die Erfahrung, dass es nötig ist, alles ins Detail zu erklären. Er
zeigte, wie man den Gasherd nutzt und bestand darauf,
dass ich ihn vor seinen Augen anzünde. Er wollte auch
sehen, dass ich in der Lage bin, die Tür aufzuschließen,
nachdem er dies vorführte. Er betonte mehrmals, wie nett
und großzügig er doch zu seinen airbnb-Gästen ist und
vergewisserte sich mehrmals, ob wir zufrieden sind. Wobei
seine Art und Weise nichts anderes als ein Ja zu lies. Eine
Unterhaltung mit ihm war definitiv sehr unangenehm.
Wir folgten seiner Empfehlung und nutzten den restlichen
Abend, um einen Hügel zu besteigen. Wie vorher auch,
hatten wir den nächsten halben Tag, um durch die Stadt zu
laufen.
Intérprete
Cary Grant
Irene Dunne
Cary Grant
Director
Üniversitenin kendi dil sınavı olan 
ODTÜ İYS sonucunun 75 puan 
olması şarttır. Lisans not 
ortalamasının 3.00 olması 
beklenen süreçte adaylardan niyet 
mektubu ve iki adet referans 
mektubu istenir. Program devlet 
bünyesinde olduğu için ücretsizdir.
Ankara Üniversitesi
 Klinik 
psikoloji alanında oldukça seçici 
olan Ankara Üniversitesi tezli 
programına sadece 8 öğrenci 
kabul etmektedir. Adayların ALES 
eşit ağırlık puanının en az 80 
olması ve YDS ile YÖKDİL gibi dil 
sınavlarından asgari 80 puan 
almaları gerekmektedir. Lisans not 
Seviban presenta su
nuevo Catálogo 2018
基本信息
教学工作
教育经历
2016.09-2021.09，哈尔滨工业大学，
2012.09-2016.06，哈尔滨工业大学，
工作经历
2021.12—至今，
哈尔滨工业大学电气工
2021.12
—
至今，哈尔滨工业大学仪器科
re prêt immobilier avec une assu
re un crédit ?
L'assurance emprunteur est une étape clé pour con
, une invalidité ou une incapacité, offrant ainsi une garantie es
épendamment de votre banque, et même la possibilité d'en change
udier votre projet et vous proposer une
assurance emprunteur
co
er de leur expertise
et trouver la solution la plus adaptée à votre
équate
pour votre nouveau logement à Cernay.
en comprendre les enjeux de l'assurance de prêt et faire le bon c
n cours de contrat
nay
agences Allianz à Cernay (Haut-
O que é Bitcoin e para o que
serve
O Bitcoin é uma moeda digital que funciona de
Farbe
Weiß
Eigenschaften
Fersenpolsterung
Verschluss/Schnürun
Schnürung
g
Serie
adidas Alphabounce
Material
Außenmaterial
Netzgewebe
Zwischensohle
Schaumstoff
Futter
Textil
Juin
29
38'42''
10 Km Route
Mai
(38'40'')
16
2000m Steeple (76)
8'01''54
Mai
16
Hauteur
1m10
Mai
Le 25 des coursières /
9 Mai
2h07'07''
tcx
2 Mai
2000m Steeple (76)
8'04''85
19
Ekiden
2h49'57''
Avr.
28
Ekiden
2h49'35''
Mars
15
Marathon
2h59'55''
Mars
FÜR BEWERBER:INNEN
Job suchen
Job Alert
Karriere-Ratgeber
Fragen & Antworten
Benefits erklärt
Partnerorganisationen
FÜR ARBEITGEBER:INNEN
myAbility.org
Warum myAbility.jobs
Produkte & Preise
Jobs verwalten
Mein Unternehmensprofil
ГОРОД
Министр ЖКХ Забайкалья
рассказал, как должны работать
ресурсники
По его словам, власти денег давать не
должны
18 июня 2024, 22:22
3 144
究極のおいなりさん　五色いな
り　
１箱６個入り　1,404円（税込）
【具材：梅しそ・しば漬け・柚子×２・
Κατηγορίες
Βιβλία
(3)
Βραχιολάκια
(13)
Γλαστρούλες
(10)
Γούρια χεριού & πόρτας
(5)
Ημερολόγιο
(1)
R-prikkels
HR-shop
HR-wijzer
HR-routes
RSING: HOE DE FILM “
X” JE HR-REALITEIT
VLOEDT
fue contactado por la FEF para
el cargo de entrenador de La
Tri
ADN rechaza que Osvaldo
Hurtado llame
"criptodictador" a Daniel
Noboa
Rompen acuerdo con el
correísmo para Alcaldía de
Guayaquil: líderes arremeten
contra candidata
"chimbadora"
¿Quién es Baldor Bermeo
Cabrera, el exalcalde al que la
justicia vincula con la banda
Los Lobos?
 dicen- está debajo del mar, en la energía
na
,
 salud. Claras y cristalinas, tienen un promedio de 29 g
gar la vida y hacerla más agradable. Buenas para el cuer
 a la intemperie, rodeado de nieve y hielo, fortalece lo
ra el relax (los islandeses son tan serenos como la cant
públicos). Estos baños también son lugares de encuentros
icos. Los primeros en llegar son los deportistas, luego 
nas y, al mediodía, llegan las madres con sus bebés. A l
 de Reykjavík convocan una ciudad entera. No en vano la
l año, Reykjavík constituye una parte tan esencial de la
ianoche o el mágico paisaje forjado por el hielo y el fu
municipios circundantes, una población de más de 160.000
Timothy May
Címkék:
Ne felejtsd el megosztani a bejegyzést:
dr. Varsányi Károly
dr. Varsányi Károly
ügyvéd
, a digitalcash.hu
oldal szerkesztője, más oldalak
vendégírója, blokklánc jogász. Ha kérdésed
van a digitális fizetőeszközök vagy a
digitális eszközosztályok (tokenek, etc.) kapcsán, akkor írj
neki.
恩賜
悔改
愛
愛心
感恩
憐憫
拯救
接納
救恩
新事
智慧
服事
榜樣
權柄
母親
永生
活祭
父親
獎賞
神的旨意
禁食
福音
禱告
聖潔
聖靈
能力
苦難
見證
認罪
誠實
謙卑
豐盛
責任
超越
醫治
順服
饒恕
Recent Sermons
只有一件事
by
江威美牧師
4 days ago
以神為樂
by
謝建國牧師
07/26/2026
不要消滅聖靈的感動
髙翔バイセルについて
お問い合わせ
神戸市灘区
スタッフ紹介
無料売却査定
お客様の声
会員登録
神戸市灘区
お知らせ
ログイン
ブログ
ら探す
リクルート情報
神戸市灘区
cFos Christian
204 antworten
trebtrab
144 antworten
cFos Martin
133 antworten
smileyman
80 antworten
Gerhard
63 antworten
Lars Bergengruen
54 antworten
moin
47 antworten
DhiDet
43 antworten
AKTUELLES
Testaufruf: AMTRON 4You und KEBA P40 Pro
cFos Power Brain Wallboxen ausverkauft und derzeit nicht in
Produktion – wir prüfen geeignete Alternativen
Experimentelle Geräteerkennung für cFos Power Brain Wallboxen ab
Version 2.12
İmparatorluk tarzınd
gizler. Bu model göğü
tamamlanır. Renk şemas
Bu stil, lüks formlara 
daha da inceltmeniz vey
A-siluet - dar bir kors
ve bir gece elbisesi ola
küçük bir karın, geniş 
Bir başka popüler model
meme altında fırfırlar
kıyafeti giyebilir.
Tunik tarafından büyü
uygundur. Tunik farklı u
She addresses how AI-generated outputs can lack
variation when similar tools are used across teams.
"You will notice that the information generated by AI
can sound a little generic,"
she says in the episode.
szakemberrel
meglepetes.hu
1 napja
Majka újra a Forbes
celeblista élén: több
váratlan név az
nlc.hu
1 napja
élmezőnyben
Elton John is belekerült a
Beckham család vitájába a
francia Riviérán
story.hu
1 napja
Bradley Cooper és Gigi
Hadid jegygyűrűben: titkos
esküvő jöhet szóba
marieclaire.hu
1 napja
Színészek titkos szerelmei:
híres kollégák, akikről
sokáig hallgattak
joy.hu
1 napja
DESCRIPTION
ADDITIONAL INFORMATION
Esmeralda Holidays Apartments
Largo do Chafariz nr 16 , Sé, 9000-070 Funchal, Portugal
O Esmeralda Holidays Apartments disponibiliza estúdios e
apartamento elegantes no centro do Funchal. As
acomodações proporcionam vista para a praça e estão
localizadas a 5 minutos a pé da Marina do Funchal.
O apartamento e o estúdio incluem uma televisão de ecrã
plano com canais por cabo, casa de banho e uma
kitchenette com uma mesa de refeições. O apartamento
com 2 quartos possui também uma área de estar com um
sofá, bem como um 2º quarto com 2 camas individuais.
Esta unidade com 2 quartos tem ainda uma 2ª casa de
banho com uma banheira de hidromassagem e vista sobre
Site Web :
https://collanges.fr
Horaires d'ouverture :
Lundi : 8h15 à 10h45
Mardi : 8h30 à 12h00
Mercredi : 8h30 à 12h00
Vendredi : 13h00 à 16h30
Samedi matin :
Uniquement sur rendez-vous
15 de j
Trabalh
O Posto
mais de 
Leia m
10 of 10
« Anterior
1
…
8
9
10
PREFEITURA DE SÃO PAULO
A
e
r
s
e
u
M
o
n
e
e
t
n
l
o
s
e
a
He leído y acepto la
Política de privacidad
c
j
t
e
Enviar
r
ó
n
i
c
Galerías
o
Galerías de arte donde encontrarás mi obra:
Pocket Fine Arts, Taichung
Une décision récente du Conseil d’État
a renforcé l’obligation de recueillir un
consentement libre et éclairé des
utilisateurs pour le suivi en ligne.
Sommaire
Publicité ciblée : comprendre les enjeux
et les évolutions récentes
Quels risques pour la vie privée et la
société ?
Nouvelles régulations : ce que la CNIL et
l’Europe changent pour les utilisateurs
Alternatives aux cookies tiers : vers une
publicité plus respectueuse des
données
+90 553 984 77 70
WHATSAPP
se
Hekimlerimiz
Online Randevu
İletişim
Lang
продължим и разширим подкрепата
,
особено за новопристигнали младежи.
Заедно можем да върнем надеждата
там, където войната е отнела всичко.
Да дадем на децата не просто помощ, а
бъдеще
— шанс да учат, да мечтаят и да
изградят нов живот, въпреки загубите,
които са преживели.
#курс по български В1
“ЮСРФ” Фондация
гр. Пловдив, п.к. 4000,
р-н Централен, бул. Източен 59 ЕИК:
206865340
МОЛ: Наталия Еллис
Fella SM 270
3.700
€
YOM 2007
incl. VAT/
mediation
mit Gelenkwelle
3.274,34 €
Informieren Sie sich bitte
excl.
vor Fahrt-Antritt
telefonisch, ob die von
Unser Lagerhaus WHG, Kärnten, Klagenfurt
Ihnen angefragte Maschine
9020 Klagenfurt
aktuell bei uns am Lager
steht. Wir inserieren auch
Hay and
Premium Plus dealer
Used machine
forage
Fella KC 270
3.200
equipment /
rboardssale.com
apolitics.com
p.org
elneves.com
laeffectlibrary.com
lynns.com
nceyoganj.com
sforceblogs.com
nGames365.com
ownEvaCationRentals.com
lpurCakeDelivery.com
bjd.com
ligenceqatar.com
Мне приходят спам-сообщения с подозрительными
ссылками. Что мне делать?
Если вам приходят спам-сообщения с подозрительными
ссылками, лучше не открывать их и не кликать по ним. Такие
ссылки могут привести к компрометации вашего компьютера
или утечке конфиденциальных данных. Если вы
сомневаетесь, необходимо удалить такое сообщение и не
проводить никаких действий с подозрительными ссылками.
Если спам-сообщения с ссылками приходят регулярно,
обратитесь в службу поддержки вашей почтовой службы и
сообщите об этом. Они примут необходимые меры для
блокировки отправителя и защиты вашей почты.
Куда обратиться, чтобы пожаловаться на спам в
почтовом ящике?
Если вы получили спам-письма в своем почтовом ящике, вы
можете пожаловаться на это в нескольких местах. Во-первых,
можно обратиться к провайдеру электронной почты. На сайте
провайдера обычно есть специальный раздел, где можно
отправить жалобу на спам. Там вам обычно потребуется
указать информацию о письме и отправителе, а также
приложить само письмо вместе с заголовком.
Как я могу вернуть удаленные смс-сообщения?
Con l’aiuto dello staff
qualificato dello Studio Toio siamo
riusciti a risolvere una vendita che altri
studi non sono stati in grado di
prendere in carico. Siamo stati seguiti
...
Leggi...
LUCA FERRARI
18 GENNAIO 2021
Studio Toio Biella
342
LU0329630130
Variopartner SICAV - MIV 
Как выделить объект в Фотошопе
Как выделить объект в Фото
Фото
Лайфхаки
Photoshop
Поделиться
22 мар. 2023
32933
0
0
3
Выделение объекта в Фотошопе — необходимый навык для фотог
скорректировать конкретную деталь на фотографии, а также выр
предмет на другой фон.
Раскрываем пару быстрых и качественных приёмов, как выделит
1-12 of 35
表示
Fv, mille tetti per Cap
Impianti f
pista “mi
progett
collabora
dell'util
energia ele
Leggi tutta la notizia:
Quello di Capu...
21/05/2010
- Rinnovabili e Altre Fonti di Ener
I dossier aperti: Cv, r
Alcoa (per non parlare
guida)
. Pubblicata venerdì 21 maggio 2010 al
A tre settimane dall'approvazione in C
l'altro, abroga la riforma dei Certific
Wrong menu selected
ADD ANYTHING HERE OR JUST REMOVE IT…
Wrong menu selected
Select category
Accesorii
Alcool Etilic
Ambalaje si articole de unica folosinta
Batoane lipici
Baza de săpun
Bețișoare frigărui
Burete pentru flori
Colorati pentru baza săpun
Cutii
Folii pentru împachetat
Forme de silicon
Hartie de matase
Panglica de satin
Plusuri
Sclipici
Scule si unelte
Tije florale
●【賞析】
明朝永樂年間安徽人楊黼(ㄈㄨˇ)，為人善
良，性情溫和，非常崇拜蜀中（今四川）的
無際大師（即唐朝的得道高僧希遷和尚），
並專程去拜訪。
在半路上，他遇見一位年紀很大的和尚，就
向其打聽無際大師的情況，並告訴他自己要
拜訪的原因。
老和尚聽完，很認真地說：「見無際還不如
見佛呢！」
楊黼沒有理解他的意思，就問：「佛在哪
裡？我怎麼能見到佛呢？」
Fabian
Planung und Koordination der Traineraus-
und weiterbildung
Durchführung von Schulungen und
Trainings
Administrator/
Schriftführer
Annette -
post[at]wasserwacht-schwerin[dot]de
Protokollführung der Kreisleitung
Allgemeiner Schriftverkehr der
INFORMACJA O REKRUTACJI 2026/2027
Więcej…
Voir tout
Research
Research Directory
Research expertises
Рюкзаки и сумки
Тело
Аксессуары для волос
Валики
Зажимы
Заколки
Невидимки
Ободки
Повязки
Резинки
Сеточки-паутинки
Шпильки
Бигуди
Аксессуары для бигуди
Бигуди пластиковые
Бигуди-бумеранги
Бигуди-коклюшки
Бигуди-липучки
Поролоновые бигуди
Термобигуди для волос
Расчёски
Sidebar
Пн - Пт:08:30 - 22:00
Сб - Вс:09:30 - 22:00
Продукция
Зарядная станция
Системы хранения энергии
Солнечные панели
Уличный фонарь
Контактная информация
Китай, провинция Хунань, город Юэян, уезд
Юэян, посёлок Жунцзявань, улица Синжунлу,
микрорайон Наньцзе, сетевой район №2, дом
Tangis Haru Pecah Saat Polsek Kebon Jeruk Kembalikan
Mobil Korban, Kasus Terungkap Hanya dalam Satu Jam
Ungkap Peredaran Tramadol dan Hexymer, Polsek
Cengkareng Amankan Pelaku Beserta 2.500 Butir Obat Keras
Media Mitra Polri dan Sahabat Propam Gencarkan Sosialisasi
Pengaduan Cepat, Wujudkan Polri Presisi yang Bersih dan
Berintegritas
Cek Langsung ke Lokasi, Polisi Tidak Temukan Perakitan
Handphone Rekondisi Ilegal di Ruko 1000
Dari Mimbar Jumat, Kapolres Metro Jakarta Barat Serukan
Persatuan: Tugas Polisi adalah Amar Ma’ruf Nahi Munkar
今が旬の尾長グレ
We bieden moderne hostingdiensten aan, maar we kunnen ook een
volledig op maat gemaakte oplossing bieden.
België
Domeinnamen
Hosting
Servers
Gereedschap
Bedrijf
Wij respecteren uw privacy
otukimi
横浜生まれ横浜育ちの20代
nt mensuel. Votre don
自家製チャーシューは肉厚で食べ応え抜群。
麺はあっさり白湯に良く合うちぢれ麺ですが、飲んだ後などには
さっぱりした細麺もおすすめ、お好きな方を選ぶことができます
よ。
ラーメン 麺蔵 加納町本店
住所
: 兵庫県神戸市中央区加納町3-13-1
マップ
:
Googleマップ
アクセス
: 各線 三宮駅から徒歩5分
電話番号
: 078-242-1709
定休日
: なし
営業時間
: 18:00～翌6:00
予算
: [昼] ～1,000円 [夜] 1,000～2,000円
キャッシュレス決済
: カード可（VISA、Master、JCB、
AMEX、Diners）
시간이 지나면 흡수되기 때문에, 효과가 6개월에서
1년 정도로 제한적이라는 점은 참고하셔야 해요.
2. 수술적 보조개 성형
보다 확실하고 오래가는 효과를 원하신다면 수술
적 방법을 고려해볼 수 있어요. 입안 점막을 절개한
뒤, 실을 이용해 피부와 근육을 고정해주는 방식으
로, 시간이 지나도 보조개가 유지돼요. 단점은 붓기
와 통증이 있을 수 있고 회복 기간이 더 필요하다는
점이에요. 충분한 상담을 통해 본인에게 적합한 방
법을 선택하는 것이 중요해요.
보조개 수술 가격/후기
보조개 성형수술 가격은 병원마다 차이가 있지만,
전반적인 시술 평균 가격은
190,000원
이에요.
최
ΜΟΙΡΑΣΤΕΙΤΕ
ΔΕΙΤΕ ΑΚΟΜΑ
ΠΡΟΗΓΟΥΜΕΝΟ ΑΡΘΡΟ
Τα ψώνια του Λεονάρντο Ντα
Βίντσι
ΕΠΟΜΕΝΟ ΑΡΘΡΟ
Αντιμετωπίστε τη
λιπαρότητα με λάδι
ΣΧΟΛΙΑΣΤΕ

PROBLEM DETAILS >> Copy out the range of lines above starting at the line with "Karriere-Ratgeber" and ending at the line with "a la intemperie, rodeado", exactly and including both.

RESPONSE TO THE TASK >>
Karriere-Ratgeber
Fragen & Antworten
Benefits erklärt
Partnerorganisationen
FÜR ARBEITGEBER:INNEN
myAbility.org
Warum myAbility.jobs
Produkte & Preise
Jobs verwalten
Mein Unternehmensprofil
ГОРОД
Министр ЖКХ Забайкалья
рассказал, как должны работать
ресурсники
По его словам, власти денег давать не
должны
18 июня 2024, 22:22
3 144
究極のおいなりさん　五色いな
り　
１箱６個入り　1,404円（税込）
【具材：梅しそ・しば漬け・柚子×２・
Κατηγορίες
Βιβλία
(3)
Βραχιολάκια
(13)
Γλαστρούλες
(10)
Γούρια χεριού & πόρτας
(5)
Ημερολόγιο
(1)
R-prikkels
HR-shop
HR-wijzer
HR-routes
RSING: HOE DE FILM “
X” JE HR-REALITEIT
VLOEDT
fue contactado por la FEF para
el cargo de entrenador de La
Tri
ADN rechaza que Osvaldo
Hurtado llame
"criptodictador" a Daniel
Noboa
Rompen acuerdo con el
correísmo para Alcaldía de
Guayaquil: líderes arremeten
contra candidata
"chimbadora"
¿Quién es Baldor Bermeo
Cabrera, el exalcalde al que la
justicia vincula con la banda
Los Lobos?
 dicen- está debajo del mar, en la energía
na
,
 salud. Claras y cristalinas, tienen un promedio de 29 g
gar la vida y hacerla más agradable. Buenas para el cuer
 a la intemperie, rodeado de nieve y hielo, fortalece lo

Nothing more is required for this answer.